Unifying Single-host and Distributed Machine Learning wit...

This blog covers the oblivious training function and the internals of Maggy presented at Spark+AI Summit 2020, on June 26th.

Most of the publicly available ML source code for training models is not built to scale-out on many servers or GPUs. Getting started with deep learning is relatively easy these days, thanks to fast.ai, GitHub, and the blogosphere. The hard part for practitioners starts when the code examples found online need to be applied to more challenging domains, with larger and custom datasets, which in turn will require a bigger customized version of the model to fit that dataset. Using publicly available code as a starting point for model development on clusters, you will end up in a process similar to the one depicted in Figure 1.

Iterative ML model development process showing exploration, hyperparameter search, ablation, and distributed training phases

Figure 1: A simplified view of the ML model development process, illustrating its iterative nature.

The software development process for ML models is rarely the perfect waterfall development model, as shown in Figure 1 without the green arrows. In the (discredited) waterfall development process, you would start out with requirements, then move on to design, implementation and test. The (current!) equivalent process in ML model development is the following, as shown in Figure 1 with the green arrows. You start out on your local machine with a subset of the data in order to explore and design the model architecture. Then you move to use a cluster of resources (such as GPUs) to more quickly find hyperparameters, run lots of parallel ablation studies (many skip this stage!), and finally scale out the training of the model on the large dataset using lots of resources. Then, you’re done, right? Wrong! You typically iterate through the stages, finding better hyperparameters, adding new features, rewriting for distribution, going from your laptop to the cluster and back again.

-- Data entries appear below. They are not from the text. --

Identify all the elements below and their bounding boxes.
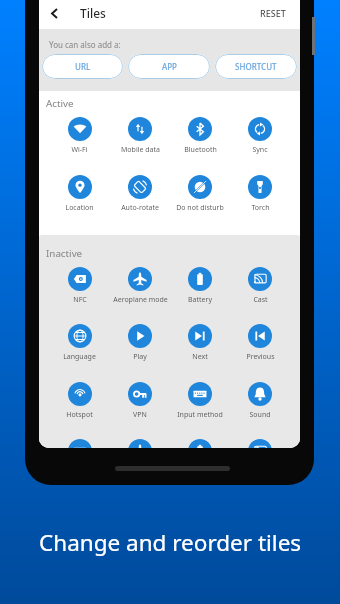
staticText: You can also add a:	[49, 39, 121, 50]
button[interactable]: Play	[110, 324, 170, 362]
button[interactable]: APP	[128, 54, 210, 79]
staticText: URL	[75, 61, 91, 72]
staticText: Wi-Fi	[71, 145, 88, 155]
button[interactable]: Previous	[230, 324, 290, 362]
staticText: Change and reorder tiles	[39, 527, 302, 558]
button[interactable]: Back	[39, 0, 69, 26]
button[interactable]: Power	[230, 439, 290, 448]
staticText: Active	[46, 97, 74, 110]
button[interactable]: Language	[49, 324, 110, 362]
staticText: Aeroplane mode	[113, 295, 168, 305]
staticText: Input method	[177, 410, 223, 420]
button[interactable]: Battery	[170, 267, 230, 305]
button[interactable]: Reader	[170, 439, 230, 448]
button[interactable]: Location	[49, 175, 110, 213]
button[interactable]: NFC	[49, 267, 110, 305]
button[interactable]: Data saver	[49, 439, 110, 448]
button[interactable]: Aeroplane mode	[110, 267, 170, 305]
staticText: Sync	[252, 145, 268, 155]
button[interactable]: SHORTCUT	[215, 54, 297, 79]
staticText: Play	[133, 352, 147, 362]
staticText: SHORTCUT	[235, 61, 277, 72]
staticText: Auto-rotate	[121, 203, 159, 213]
staticText: Sound	[249, 410, 271, 420]
staticText: Hotspot	[66, 410, 93, 420]
button[interactable]: Bluetooth	[170, 117, 230, 155]
button[interactable]: Auto-rotate	[110, 175, 170, 213]
staticText: Mobile data	[121, 145, 160, 155]
staticText: Location	[65, 203, 94, 213]
button[interactable]: Input method	[170, 382, 230, 420]
button[interactable]: Cast	[230, 267, 290, 305]
staticText: Next	[192, 352, 208, 362]
staticText: APP	[162, 61, 177, 72]
staticText: Tiles	[80, 5, 106, 21]
button[interactable]: Do not disturb	[170, 175, 230, 213]
staticText: Do not disturb	[176, 203, 224, 213]
staticText: Inactive	[46, 247, 83, 260]
staticText: Previous	[246, 352, 275, 362]
button[interactable]: Sound	[230, 382, 290, 420]
button[interactable]: VPN	[110, 382, 170, 420]
button[interactable]: Hotspot	[49, 382, 110, 420]
button[interactable]: Wi-Fi	[49, 117, 110, 155]
staticText: NFC	[73, 295, 87, 305]
staticText: Cast	[253, 295, 268, 305]
staticText: Torch	[251, 203, 270, 213]
staticText: VPN	[133, 410, 147, 420]
button[interactable]: Torch	[230, 175, 290, 213]
staticText: Bluetooth	[184, 145, 217, 155]
button[interactable]: URL	[42, 54, 123, 79]
button[interactable]: Night mode	[110, 439, 170, 448]
staticText: Battery	[188, 295, 212, 305]
staticText: RESET	[260, 7, 286, 19]
button[interactable]: RESET	[252, 1, 300, 25]
button[interactable]: Mobile data	[110, 117, 170, 155]
button[interactable]: Sync	[230, 117, 290, 155]
button[interactable]: Next	[170, 324, 230, 362]
staticText: Language	[63, 352, 96, 362]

We rewrite our model training code for distribution as it offers many benefits – faster training of models using more GPUs, parallelizing hyperparameter tuning over many GPUs, and parallelizing ablation studies to help understand the behaviour and performance of deep neural networks. However, not only will the boiler plate model training code need to be modified, but as you move along the process, distribution will introduce additional obtrusive code artifacts and modifications, depending on the frameworks used. This will lead to a mix of infrastructure code and model code, with duplicated training logic, hyperparameters hard-coded into the training loop, additional tracking code to keep record of your changes and config files for experiments:

Code artifacts showing mixed infrastructure and model code with duplicated training logic across different stages

Figure 2: Model development creates a mix of code artefacts duplicating code for every step, making iterative development hard.

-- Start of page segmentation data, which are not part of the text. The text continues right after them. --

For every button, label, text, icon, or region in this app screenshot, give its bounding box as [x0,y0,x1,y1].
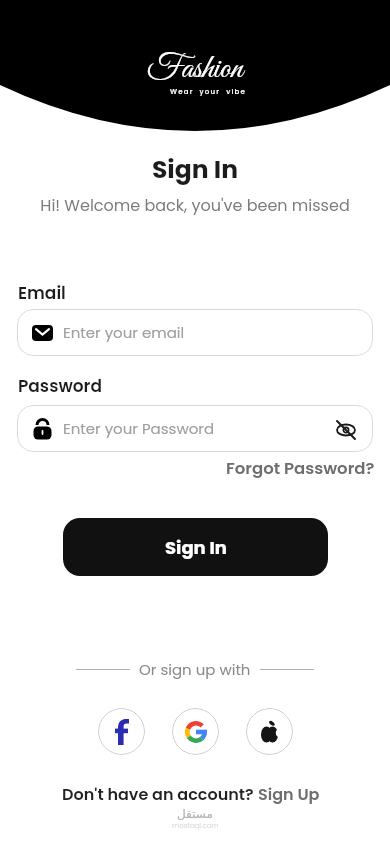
staticText: Enter your email [63,322,185,343]
staticText: Hi! Welcome back, you've been missed [0,194,390,216]
button[interactable]: Sign In [63,518,328,576]
button[interactable] [246,708,293,755]
staticText: Fashion [147,48,243,91]
staticText: Enter your Password [63,418,215,439]
staticText: Email [18,281,66,305]
staticText: Sign In [0,152,390,187]
staticText: Don't have an account? [62,783,258,805]
button[interactable] [172,708,219,755]
button[interactable]: Sign Up [258,783,320,805]
staticText: مستقل [177,807,213,821]
button[interactable]: Enter your Password [17,405,373,452]
staticText: mostaql.com [172,821,219,831]
staticText: Sign In [165,535,227,560]
button[interactable]: Enter your email [17,309,373,356]
staticText: Password [18,374,102,398]
staticText: Or sign up with [139,659,251,680]
staticText: Wear your vibe [170,87,246,97]
button[interactable] [98,708,145,755]
button[interactable]: Forgot Password? [226,457,375,480]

With such a code base, iterating becomes near impossible as it requires adapting many copies of redundant code. And finally, imagine handing the code off to an ML engineer to productionize the model.

The Oblivious Training Function

Oblivious training function enabling code reuse across single-host and distributed environments

Figure 3: The oblivious training function makes training code reusable among all steps of the process.

We introduce an open-source framework, Maggy, that enables write-once training functions that can be reused in single-host Python programs and cluster-scale PySpark or Distributed TensorFlow programs. Training functions written with Maggy look like best-practice TensorFlow programs where we factor out dependencies using popular programming idioms (such as functions to generate models and data batches). We call this new abstraction for ML model development the oblivious training function, as the core model training logic supports distribution transparency, that is, the training code is not aware (oblivious) of whether it is being run on a single host or whether it is being executed on hundreds of devices in parallel.

What does it mean for training code to be distribution transparent?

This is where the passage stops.